Mãe Aninha Iyalorixá Oba Biyi
A experiência nasceu inspirada numa frase de criança,quando foi indagada sobre o
porquê de não frequentar a escola do bairro:
- Não gostam da gente lá .
Também no desejo expresso por Mãe Aninha de "ver as crianças
de hoje, no dia de amanhã de anel no dedo e aos pés de Xangô..."
Quer dizer:o anel
símbolo da formatura universitária e mantendo-se inserida na sua tradição.
Priorizando os valores e a linguagem comunitária, o curriculum da Mini Comunidade Oba Biyi, se estruturou a partir dos contos
dramatizáveis de Mestre Didi, que inspirava a prática pedagógica. As
formas estéticas e o conhecimento da cultura da comunidade, sobredeterminavam os
planejamentos docentes e eram assuntos de inúmeras reuniões pedagógicas onde se realizava formas de
desrecalcar as professoras envolvidas na Mini. Em 2007 Deoscoredes M. Dos Santos e Marco Aurélio Luz publicaram o livro "O Rei Nasce Aqui OBA BIYI" que apresenta com detalhes essa primeira experiência de educação pluricultural no Brasil.

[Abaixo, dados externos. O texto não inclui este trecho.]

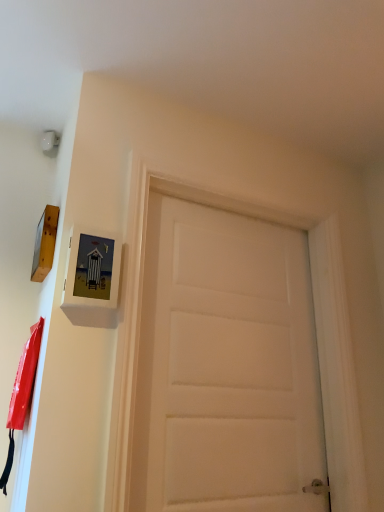 Describe the element at coordinates (225, 366) in the screenshot. I see `white matte door at center` at that location.

Where is `white matte door at center`? white matte door at center is located at coordinates tap(225, 366).

Find the location of `white matte door at center`. white matte door at center is located at coordinates (225, 366). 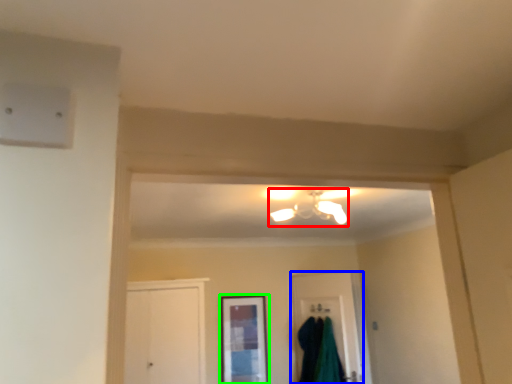 Question: Considering the real-world distances, which object is farthest from light fixture (highlighted by a red box)? door (highlighted by a blue box) or window (highlighted by a green box)?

Mestre Didi no Festival de Arte Integrada da Mini Comunidade Oba Biyi
Auto coreográfico A Chuva dos Poderes de Mestre Didi
A experiência alcançou muito sucesso e inspirou várias outras,
como o Odemodé Egbé Axipá(1999/2000-2002-2003) e a ACRA, Associação Crianças Raízes do Abaeté(2005-2012).
O Odemodé Egbé Axipá, atendeu jovens das comunidades terreiro proporcionando a formação novas tecnologias através da parceria entre o PRODESE, a Escola Técnica atual CEFET e o Núcleo de Tecnologias-NETI do Departamento de Educação do Campus I da UNEB.
Sediada no Parque Metropolitano do Abaeté, a Associação Crianças Raízes do Abaeté na direção do ilustre educador Narciso José do Patrocínio, estruturou suas práticas socioeducativas envolvendo as linguagens da capoeira, dança, teatro, grafite, música, inglês, biblioteca etc.
Iº Festival Afrobrasileiro da ACRA
Apresentação d o autocoreográfico "Itapuã a Canção do Infinito" de Narcimária Luz.
Participantes com o professor Sidnei Argolo
Convém ressaltar as viagens de intercâmbio entre os
integrantes da ACRA, e o grupo de capoeira ABOLIÇÃO em Oxford na Inglaterra se
estendendo a um núcleo na cidade de Hamburg na África do Sul, sob a coordenação do Contra Mestre Luís Negão idealizador da ACRA.
Por fim, a professora Narcimária ressaltou o impacto da experiência da Mini Comunidade OBA
BIYI na FACED Faculdade de Educação da UFBA e no Departamento de Educação da
UNEB, onde foram realizados inúmeras dissertações de mestrado e teses de
doutorado além da implantação de disciplinas na graduação,pós-graduação, linhas de pesquisas e inspirando inúmeros seminários,palestras e mesas,a exemplo da mesa proposta para o II Maio Negro/2014: Ensino Superior Violências: Por uma Outra Epistemologia na Construção Curricular.
Participação do professor Marcelo abrindo o debate sobre a abordagem da mesa
Graduanda abrindo os trabalhos do evento com um texto produzido em sala sob a coordenação da Professora Rosângela
Ao centro Professor Kleison Assis que incentivou a homenagem ao
Mestre Didi no Centro de Formação de Professores da UFRB
Lançamento do livro AGADÁ
A sanfona também regou o evento
Da esquerda para a direita:Professora kiki,Graduanda,Professora Rosângela,Professora Fernanda ambas organizadoras do evento,Professor Marco Aurélio e Professora Narcimária.